Arrhythmias range from nuisance (premature beats) to fatal (ventricular fibrillation). Atrial fibrillation is the common clinical one, and the main danger is stroke from clot formation in the left atrium, which is why anticoagulation is the standard of care above a certain risk threshold.
Interactions
Cortisol sensitizes the vasculature to catecholamines, which is why chronic HPA activation correlates with hypertension. Thyroid hormone is directly chronotropic and inotropic — hyperthyroidism causes tachycardia and can precipitate atrial fibrillation in older adults. Testosterone and estrogen both have cardiovascular effects: estrogen is generally vascular-protective until menopause, testosterone's effects are more complex and TRT's net cardiovascular risk remains an active area of research with the TRAVERSE trial suggesting no major increase in MACE in symptomatic hypogonadal men.
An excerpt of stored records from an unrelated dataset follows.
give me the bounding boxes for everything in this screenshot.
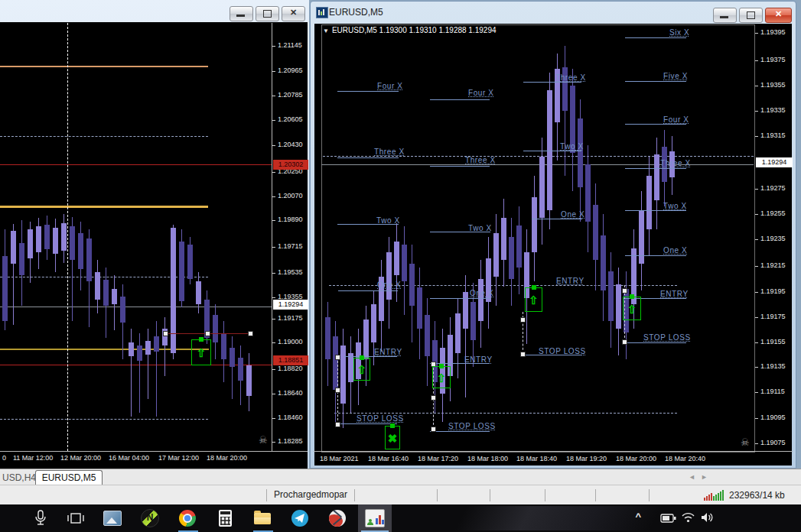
ohlc-values: EURUSD,M5 1.19300 1.19310 1.19288 1.1929… (332, 26, 497, 34)
status-profile-label: Prochargedmopar (267, 489, 354, 500)
right-close-button[interactable]: ✕ (765, 8, 792, 23)
left-close-button[interactable]: ✕ (282, 6, 305, 21)
right-restore-button[interactable] (739, 8, 763, 23)
window-chart-icon (316, 7, 328, 18)
left-restore-button[interactable] (256, 6, 279, 21)
microphone-icon[interactable] (31, 509, 50, 527)
calculator-icon[interactable] (215, 509, 235, 527)
right-window-titlebar[interactable]: EURUSD,M5 ✕ (311, 2, 796, 24)
metatrader-workspace: ✕ EURUSD,M5 ✕ ▼EURUSD,M5 1.19300 1.19310… (0, 0, 801, 532)
ninjatrader-icon[interactable]: N (140, 509, 160, 527)
chart-tab-bar: USD,H4 EURUSD,M5 ◄► (0, 469, 801, 485)
status-divider (437, 489, 438, 501)
battery-icon[interactable] (660, 512, 676, 526)
status-divider (595, 489, 596, 501)
status-divider (490, 489, 490, 501)
left-time-separator (0, 451, 308, 452)
tab-scroll-right-icon[interactable]: ► (701, 473, 713, 481)
chrome-icon[interactable] (177, 509, 197, 527)
snipping-tool-icon[interactable] (327, 509, 347, 527)
left-minimize-button[interactable] (230, 6, 253, 21)
symbol-dropdown-icon[interactable]: ▼ (323, 28, 329, 34)
wifi-icon[interactable] (681, 512, 695, 526)
left-chart-plot-area[interactable] (0, 22, 308, 469)
tray-expand-chevron-icon[interactable]: ^ (635, 511, 641, 522)
status-bar: Prochargedmopar 232963/14 kb (0, 485, 801, 504)
tab-scroll-left-icon[interactable]: ◄ (689, 473, 701, 481)
taskbar: N ^ 12:52 (0, 504, 801, 532)
status-divider (545, 489, 545, 501)
restore-icon (263, 10, 272, 18)
status-divider (649, 489, 650, 501)
tab-eurusd-m5[interactable]: EURUSD,M5 (35, 470, 103, 485)
task-view-icon[interactable] (66, 509, 86, 527)
minimize-icon (236, 15, 245, 17)
speaker-icon[interactable] (701, 512, 715, 526)
close-icon: ✕ (766, 9, 791, 19)
status-divider (354, 489, 355, 501)
left-axis-separator (272, 23, 272, 451)
chart-window-h4: ✕ (0, 0, 309, 469)
file-explorer-icon[interactable] (252, 509, 272, 527)
left-window-titlebar[interactable]: ✕ (0, 0, 309, 22)
minimize-icon (720, 16, 728, 18)
status-traffic-label: 232963/14 kb (729, 490, 785, 501)
right-chart-frame (321, 24, 755, 453)
close-icon: ✕ (282, 8, 304, 18)
restore-icon (747, 11, 755, 19)
right-time-separator (314, 451, 793, 452)
network-activity-icon (704, 489, 724, 501)
screenshot-app-icon[interactable] (103, 509, 122, 527)
window-title: EURUSD,M5 (329, 7, 383, 18)
metatrader-taskbar-button[interactable] (358, 504, 392, 532)
ohlc-header[interactable]: ▼EURUSD,M5 1.19300 1.19310 1.19288 1.192… (323, 26, 497, 34)
right-minimize-button[interactable] (713, 8, 737, 23)
telegram-icon[interactable] (290, 509, 310, 527)
metatrader-icon (365, 509, 385, 527)
tab-eurusd-h4[interactable]: USD,H4 (2, 472, 36, 483)
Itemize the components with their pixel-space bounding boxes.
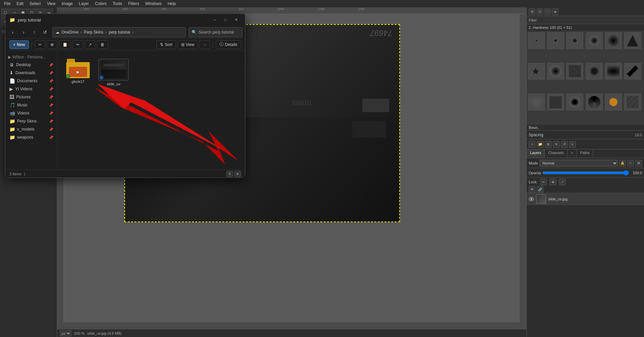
opacity-slider[interactable] [542, 171, 629, 175]
view-icon-2[interactable]: ⊡ [536, 8, 543, 15]
minimize-button[interactable]: ─ [210, 16, 219, 23]
more-button[interactable]: ··· [199, 40, 210, 49]
forward-button[interactable]: › [19, 28, 28, 37]
up-button[interactable]: ↑ [30, 28, 39, 37]
brush-cell-13[interactable] [528, 94, 545, 110]
sort-icon: ⇅ [160, 42, 163, 47]
tab-paths[interactable]: Paths [577, 149, 593, 158]
brush-cell-10[interactable] [586, 63, 603, 80]
brush-cell-7[interactable]: ★ [528, 63, 545, 80]
menu-edit[interactable]: Edit [14, 1, 26, 7]
new-button[interactable]: + New [9, 40, 29, 49]
brush-cell-12[interactable] [624, 63, 641, 80]
brush-delete[interactable]: ✕ [553, 141, 560, 148]
mode-merge-icon[interactable]: ⊠ [635, 160, 642, 166]
tab-layers[interactable]: Layers [527, 149, 545, 158]
paste-button[interactable]: 📋 [59, 40, 71, 49]
brush-cell-1[interactable] [528, 32, 545, 49]
address-bar[interactable]: ☁ OneDrive › Perp Skins › perp tutorial … [52, 27, 186, 37]
sidebar-item-videos[interactable]: 📹 Videos 📌 [5, 109, 57, 117]
layer-visibility-eye[interactable]: 👁 [529, 186, 535, 193]
brush-cell-18[interactable] [624, 94, 641, 110]
brush-cell-5[interactable] [605, 32, 622, 49]
brush-new[interactable]: + [529, 141, 535, 148]
menu-select[interactable]: Select [27, 1, 43, 7]
file-item-slideuv[interactable]: ✓ slide_uv [98, 56, 129, 89]
mode-lock-icon[interactable]: 🔒 [619, 160, 626, 166]
sidebar-item-weapons[interactable]: 📁 weapons 📌 [5, 133, 57, 141]
layer-row-0[interactable]: slide_uv.jpg [527, 193, 644, 205]
details-button[interactable]: ⓘ Details [216, 40, 241, 49]
brush-cell-6[interactable] [624, 32, 641, 49]
view-button[interactable]: ⊞ View [177, 40, 198, 49]
share-button[interactable]: ↗ [85, 40, 95, 49]
sidebar-item-downloads[interactable]: ⬇ Downloads 📌 [5, 69, 57, 77]
copy-button[interactable]: ⊕ [47, 40, 57, 49]
tab-channels[interactable]: Channels [545, 149, 567, 158]
address-onedrive[interactable]: OneDrive [62, 30, 79, 35]
mode-add-icon[interactable]: + [627, 160, 634, 166]
menu-image[interactable]: Image [59, 1, 75, 7]
brush-cell-15[interactable] [566, 94, 583, 110]
lock-pixel-icon[interactable]: ✏ [540, 179, 547, 185]
lock-alpha-icon[interactable]: ⍻ [559, 179, 566, 185]
view-icon-3[interactable]: ⬛ [544, 8, 551, 15]
layer-chain-icon[interactable]: 🔗 [537, 186, 544, 193]
sidebar-item-ytvideos[interactable]: ▶ Yt Videos 📌 [5, 85, 57, 93]
delete-button[interactable]: 🗑 [97, 40, 108, 49]
menu-colors[interactable]: Colors [92, 1, 110, 7]
back-button[interactable]: ‹ [8, 28, 17, 37]
brush-cell-17[interactable] [605, 94, 622, 110]
brush-cell-8[interactable] [547, 63, 564, 80]
layer-eye-icon[interactable] [529, 196, 534, 202]
explorer-main[interactable]: ▶ ✓ glock17 [57, 51, 245, 170]
zoom-unit-select[interactable]: px [60, 330, 71, 336]
brush-copy[interactable]: ⊕ [545, 141, 552, 148]
brush-cell-11[interactable] [605, 63, 622, 80]
view-toggle-list[interactable]: ☰ [226, 171, 233, 177]
view-icon-1[interactable]: ⊞ [529, 8, 535, 15]
menu-windows[interactable]: Windows [143, 1, 164, 7]
brush-folder[interactable]: 📁 [537, 141, 544, 148]
sidebar-header[interactable]: ▶ Wilbur - Persona... [5, 53, 57, 61]
sidebar-item-perpskins[interactable]: 📁 Perp Skins 📌 [5, 117, 57, 125]
filter-label: Filter [529, 18, 537, 22]
address-perp-skins[interactable]: Perp Skins [84, 30, 104, 35]
menu-file[interactable]: File [1, 1, 13, 7]
menu-help[interactable]: Help [165, 1, 179, 7]
menu-view[interactable]: View [44, 1, 58, 7]
sort-button[interactable]: ⇅ Sort [156, 40, 176, 49]
view-icon-4[interactable]: ◈ [552, 8, 559, 15]
address-perp-tutorial[interactable]: perp tutorial [109, 30, 130, 35]
explorer-statusbar: 2 items | ☰ ⊞ [5, 170, 245, 178]
brush-cell-9[interactable] [566, 63, 583, 80]
brush-more[interactable]: ≡ [569, 141, 576, 148]
sidebar-item-music[interactable]: 🎵 Music 📌 [5, 101, 57, 109]
view-toggle-grid[interactable]: ⊞ [234, 171, 241, 177]
file-item-glock17[interactable]: ▶ ✓ glock17 [63, 56, 93, 86]
search-box[interactable]: 🔍 Search perp tutorial [189, 27, 242, 37]
close-button[interactable]: ✕ [232, 16, 241, 23]
brush-cell-3[interactable] [566, 32, 583, 49]
sidebar-item-desktop[interactable]: 🖥 Desktop 📌 [5, 61, 57, 69]
sidebar-item-pictures[interactable]: 🖼 Pictures 📌 [5, 93, 57, 101]
cut-button[interactable]: ✂ [35, 40, 45, 49]
brush-cell-2[interactable] [547, 32, 564, 49]
new-icon: + [13, 42, 15, 47]
menu-tools[interactable]: Tools [110, 1, 125, 7]
pin-icon-documents: 📌 [49, 79, 53, 83]
sidebar-item-vmodels[interactable]: 📁 v_models 📌 [5, 125, 57, 133]
brush-cell-16[interactable] [586, 94, 603, 110]
maximize-button[interactable]: □ [221, 16, 230, 23]
brush-refresh[interactable]: ↺ [561, 141, 568, 148]
refresh-button[interactable]: ↺ [40, 28, 50, 37]
sidebar-item-documents[interactable]: 📄 Documents 📌 [5, 77, 57, 85]
menu-layer[interactable]: Layer [76, 1, 92, 7]
rename-button[interactable]: ✏ [73, 40, 83, 49]
menu-filters[interactable]: Filters [125, 1, 142, 7]
brush-cell-14[interactable] [547, 94, 564, 110]
brush-cell-4[interactable] [586, 32, 603, 49]
mode-select[interactable]: Normal [539, 160, 618, 166]
lock-move-icon[interactable]: ✥ [550, 179, 556, 185]
opacity-value: 100.0 [630, 171, 642, 175]
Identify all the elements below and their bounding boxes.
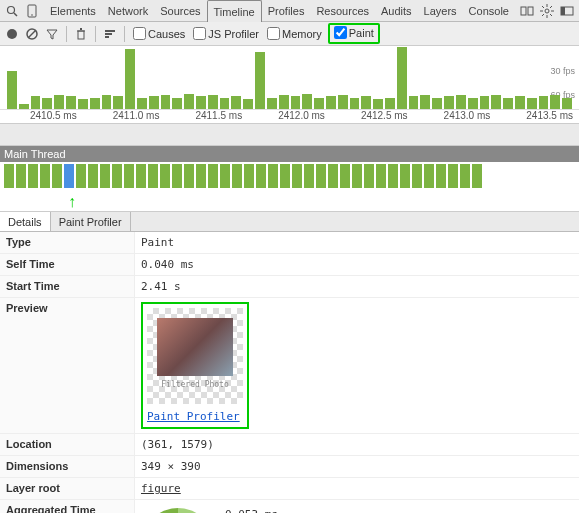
location-value: (361, 1579) (135, 434, 579, 455)
svg-line-1 (14, 13, 17, 16)
tab-paint-profiler[interactable]: Paint Profiler (51, 212, 131, 231)
tab-resources[interactable]: Resources (310, 0, 375, 22)
dimensions-label: Dimensions (0, 456, 135, 477)
svg-rect-16 (561, 7, 565, 15)
svg-line-19 (28, 30, 36, 38)
layerroot-value[interactable]: figure (135, 478, 579, 499)
selftime-value: 0.040 ms (135, 254, 579, 275)
svg-rect-5 (528, 7, 533, 15)
agg-legend: 0.053 ms 0.040 ms Painting (Self) 0.013 … (225, 508, 424, 513)
svg-point-0 (8, 6, 15, 13)
clear-icon[interactable] (24, 26, 40, 42)
thumbnail-caption: Filtered Photo (157, 380, 233, 389)
preview-highlight: Filtered Photo Paint Profiler (141, 302, 249, 429)
jsprofiler-checkbox[interactable]: JS Profiler (191, 27, 261, 40)
spacer-row (0, 124, 579, 146)
tab-details[interactable]: Details (0, 212, 51, 231)
svg-rect-23 (105, 30, 115, 32)
devtools-tab-bar: Elements Network Sources Timeline Profil… (0, 0, 579, 22)
main-thread-label: Main Thread (0, 146, 579, 162)
pie-chart-icon (141, 508, 215, 513)
causes-label: Causes (148, 28, 185, 40)
device-icon[interactable] (24, 3, 40, 19)
record-icon[interactable] (4, 26, 20, 42)
overview-bars (0, 46, 579, 109)
dimensions-value: 349 × 390 (135, 456, 579, 477)
svg-point-3 (31, 14, 33, 16)
svg-point-6 (545, 9, 549, 13)
flame-view-icon[interactable] (102, 26, 118, 42)
starttime-value: 2.41 s (135, 276, 579, 297)
svg-rect-4 (521, 7, 526, 15)
tab-timeline[interactable]: Timeline (207, 0, 262, 22)
tab-profiles[interactable]: Profiles (262, 0, 311, 22)
causes-checkbox[interactable]: Causes (131, 27, 187, 40)
details-tabs: Details Paint Profiler (0, 212, 579, 232)
timeline-overview[interactable]: 30 fps 60 fps 2410.5 ms2411.0 ms2411.5 m… (0, 46, 579, 124)
svg-rect-24 (105, 33, 112, 35)
preview-label: Preview (0, 298, 135, 433)
details-pane: TypePaint Self Time0.040 ms Start Time2.… (0, 232, 579, 513)
svg-line-12 (550, 14, 552, 16)
location-label: Location (0, 434, 135, 455)
svg-line-11 (542, 6, 544, 8)
svg-rect-20 (78, 31, 84, 39)
selection-arrow-icon: ↑ (68, 193, 76, 211)
aggtime-value: 0.053 ms 0.040 ms Painting (Self) 0.013 … (135, 500, 579, 513)
time-axis: 2410.5 ms2411.0 ms2411.5 ms2412.0 ms2412… (0, 109, 579, 123)
paint-label: Paint (349, 27, 374, 39)
tab-console[interactable]: Console (463, 0, 515, 22)
gear-icon[interactable] (539, 3, 555, 19)
tab-network[interactable]: Network (102, 0, 154, 22)
paint-profiler-link[interactable]: Paint Profiler (147, 410, 243, 423)
tab-audits[interactable]: Audits (375, 0, 418, 22)
trash-icon[interactable] (73, 26, 89, 42)
drawer-icon[interactable] (519, 3, 535, 19)
tab-layers[interactable]: Layers (418, 0, 463, 22)
selftime-label: Self Time (0, 254, 135, 275)
memory-checkbox[interactable]: Memory (265, 27, 324, 40)
filter-icon[interactable] (44, 26, 60, 42)
agg-total: 0.053 ms (225, 508, 424, 513)
svg-rect-25 (105, 36, 109, 38)
svg-line-13 (550, 6, 552, 8)
timeline-toolbar: Causes JS Profiler Memory Paint (0, 22, 579, 46)
starttime-label: Start Time (0, 276, 135, 297)
layerroot-label: Layer root (0, 478, 135, 499)
svg-line-14 (542, 14, 544, 16)
type-label: Type (0, 232, 135, 253)
jsprofiler-label: JS Profiler (208, 28, 259, 40)
type-value: Paint (135, 232, 579, 253)
preview-value: Filtered Photo Paint Profiler (135, 298, 579, 433)
preview-thumbnail: Filtered Photo (147, 308, 243, 404)
tab-sources[interactable]: Sources (154, 0, 206, 22)
dock-icon[interactable] (559, 3, 575, 19)
memory-label: Memory (282, 28, 322, 40)
aggtime-label: Aggregated Time (0, 500, 135, 513)
tab-elements[interactable]: Elements (44, 0, 102, 22)
paint-checkbox[interactable]: Paint (332, 26, 376, 39)
main-thread-track[interactable]: ↑ (0, 162, 579, 212)
svg-point-17 (7, 29, 17, 39)
thumbnail-image (157, 318, 233, 376)
search-icon[interactable] (4, 3, 20, 19)
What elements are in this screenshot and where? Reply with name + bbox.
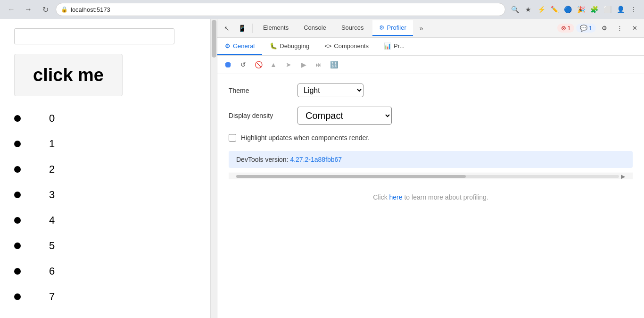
tab-sources[interactable]: Sources [335, 20, 371, 36]
devtools-version-box: DevTools version: 4.27.2-1a88fbb67 [229, 151, 633, 168]
message-count: 1 [589, 25, 592, 32]
page-scrollbar[interactable] [210, 19, 217, 318]
bookmark-icon[interactable]: ★ [522, 4, 534, 15]
inspect-element-icon[interactable]: ↖ [220, 22, 233, 35]
prev-commit-button[interactable]: ▲ [267, 59, 280, 71]
tab-sources-label: Sources [341, 24, 364, 31]
density-label: Display density [229, 112, 290, 119]
react-tab-debugging-label: Debugging [280, 42, 309, 50]
bullet-6 [14, 268, 21, 275]
profiler-toolbar: ⏺ ↺ 🚫 ▲ ➤ ▶ ⏭ 🔢 [217, 56, 644, 74]
react-tab-debugging[interactable]: 🐛 Debugging [262, 38, 317, 55]
tab-elements-label: Elements [263, 24, 289, 31]
click-me-button[interactable]: click me [14, 54, 123, 96]
devtools-panel: ↖ 📱 Elements Console Sources ⚙ Profiler … [217, 19, 644, 318]
react-tab-general-label: General [233, 42, 255, 50]
zoom-out-button[interactable]: 🔢 [328, 59, 340, 71]
more-options-icon[interactable]: ⋮ [613, 22, 626, 35]
version-link[interactable]: 4.27.2-1a88fbb67 [290, 156, 342, 163]
page-content: click me 0 1 2 3 4 [0, 19, 217, 318]
list-number-4: 4 [49, 208, 55, 233]
search-input[interactable] [14, 28, 174, 44]
record-button[interactable]: ⏺ [222, 59, 234, 71]
page-inner: click me 0 1 2 3 4 [0, 19, 217, 318]
density-select[interactable]: Compact Comfortable [297, 107, 392, 125]
reload-button[interactable]: ↻ [39, 3, 52, 16]
more-tabs-button[interactable]: » [415, 21, 428, 36]
profiling-message: Click here to learn more about profiling… [229, 179, 633, 215]
settings-panel: Theme Light Dark Auto Display density Co… [217, 74, 644, 318]
ext-icon-1[interactable]: ⚡ [536, 4, 547, 15]
main-area: click me 0 1 2 3 4 [0, 19, 644, 318]
tab-console-label: Console [304, 24, 326, 31]
settings-icon[interactable]: ⚙ [598, 22, 611, 35]
error-badge[interactable]: ⊗ 1 [557, 24, 575, 33]
tab-elements[interactable]: Elements [256, 20, 295, 36]
message-badge[interactable]: 💬 1 [576, 24, 596, 33]
ext-icon-3[interactable]: 🔵 [562, 4, 573, 15]
debugging-icon: 🐛 [270, 42, 277, 50]
highlight-checkbox[interactable] [229, 134, 236, 142]
zoom-in-button[interactable]: ➤ [282, 59, 295, 71]
toolbar-separator [252, 24, 253, 33]
react-tabs: ⚙ General 🐛 Debugging <> Components 📊 Pr… [217, 38, 644, 56]
menu-icon[interactable]: ⋮ [628, 4, 639, 15]
browser-chrome: ← → ↻ 🔒 localhost:5173 🔍 ★ ⚡ ✏️ 🔵 🎉 🧩 ⬜ … [0, 0, 644, 19]
list-item [14, 208, 21, 233]
profiler-icon: ⚙ [379, 24, 385, 31]
profile-icon[interactable]: 👤 [615, 4, 626, 15]
list-number-7: 7 [49, 284, 55, 310]
reload-profile-button[interactable]: ↺ [237, 59, 249, 71]
ext-icon-2[interactable]: ✏️ [549, 4, 560, 15]
react-tab-general[interactable]: ⚙ General [217, 38, 262, 55]
hscroll-area: ▶ [229, 173, 633, 179]
close-devtools-icon[interactable]: ✕ [628, 22, 641, 35]
bullet-2 [14, 166, 21, 173]
bullet-7 [14, 293, 21, 300]
bullet-3 [14, 192, 21, 198]
address-bar[interactable]: 🔒 localhost:5173 [56, 3, 505, 16]
list-item [14, 182, 21, 208]
version-label: DevTools version: [236, 156, 289, 163]
react-tab-profiler2-label: Pr... [394, 42, 405, 50]
window-icon[interactable]: ⬜ [602, 4, 613, 15]
back-button[interactable]: ← [5, 3, 18, 16]
list-bullets [14, 106, 21, 310]
list-item [14, 284, 21, 310]
zoom-icon[interactable]: 🔍 [509, 4, 520, 15]
profiling-link[interactable]: here [389, 193, 405, 201]
list-number-2: 2 [49, 157, 55, 182]
list-item [14, 131, 21, 157]
list-number-1: 1 [49, 131, 55, 157]
scroll-right-arrow: ▶ [621, 173, 625, 180]
tab-console[interactable]: Console [297, 20, 333, 36]
list-item [14, 233, 21, 259]
react-tab-profiler2[interactable]: 📊 Pr... [376, 38, 412, 55]
general-icon: ⚙ [225, 42, 231, 50]
error-icon: ⊗ [561, 25, 566, 32]
bullet-4 [14, 217, 21, 224]
browser-toolbar: ← → ↻ 🔒 localhost:5173 🔍 ★ ⚡ ✏️ 🔵 🎉 🧩 ⬜ … [0, 0, 644, 19]
scrollbar-thumb [212, 20, 216, 58]
forward-button[interactable]: → [22, 3, 35, 16]
profiler2-icon: 📊 [384, 42, 391, 50]
theme-select[interactable]: Light Dark Auto [297, 84, 363, 97]
highlight-row: Highlight updates when components render… [229, 134, 633, 142]
list-number-0: 0 [49, 106, 55, 131]
bullet-0 [14, 115, 21, 122]
list-item [14, 106, 21, 131]
theme-row: Theme Light Dark Auto [229, 84, 633, 97]
horizontal-scrollbar[interactable]: ▶ [229, 173, 633, 179]
list-number-3: 3 [49, 182, 55, 208]
bullet-1 [14, 141, 21, 147]
device-toolbar-icon[interactable]: 📱 [235, 22, 248, 35]
jump-end-button[interactable]: ⏭ [313, 59, 325, 71]
clear-button[interactable]: 🚫 [252, 59, 264, 71]
ext-icon-4[interactable]: 🎉 [575, 4, 586, 15]
next-commit-button[interactable]: ▶ [297, 59, 310, 71]
react-tab-components[interactable]: <> Components [317, 38, 376, 55]
list-item [14, 259, 21, 284]
list-container: 0 1 2 3 4 5 6 7 [14, 106, 193, 310]
ext-icon-5[interactable]: 🧩 [588, 4, 600, 15]
tab-profiler[interactable]: ⚙ Profiler [372, 20, 413, 36]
The two exercise inputs with the best data are zone 2 aerobic work (for cardiac output, mitochondrial biogenesis, insulin sensitivity) and resistance training (for metabolic health, muscle mass, fall prevention). Both are non-negotiable for cardiovascular health past age 40. Adding high-intensity interval work improves VO2max faster; VO2max is one of the strongest predictors of all-cause mortality available.
Honest take
If you want one number to move, it is apoB — the count of atherogenic particles. LDL-C is a proxy that is usually correlated but not always; apoB is the actual thing doing the damage. Modern lipid-lowering (statins, ezetimibe, PCSK9 inhibitors, bempedoic acid) is one of the best-evidenced interventions in medicine, and cumulative apoB exposure over a lifetime predicts event rates far better than a single "at least you're normal" reading at 50. Meanwhile, the obsession with "heart-healthy" stress management supplements is mostly theater — sleep 7+ hours, move most days, do not smoke, keep blood pressure below 130/80, and keep apoB aggressively low if your risk warrants. That set of interventions has better data than any supplement aisle.
Sources
- Grundy et al., Circulation — ACC/AHA cholesterol guideline.
- Visseren et al., European Heart Journal — ESC guidelines on cardiovascular disease prevention.
- Lincoff et al., NEJM (2023) — TRAVERSE trial on testosterone therapy and cardiovascular events.
- Sniderman et al., JAMA Cardiology — apoB as primary lipid target.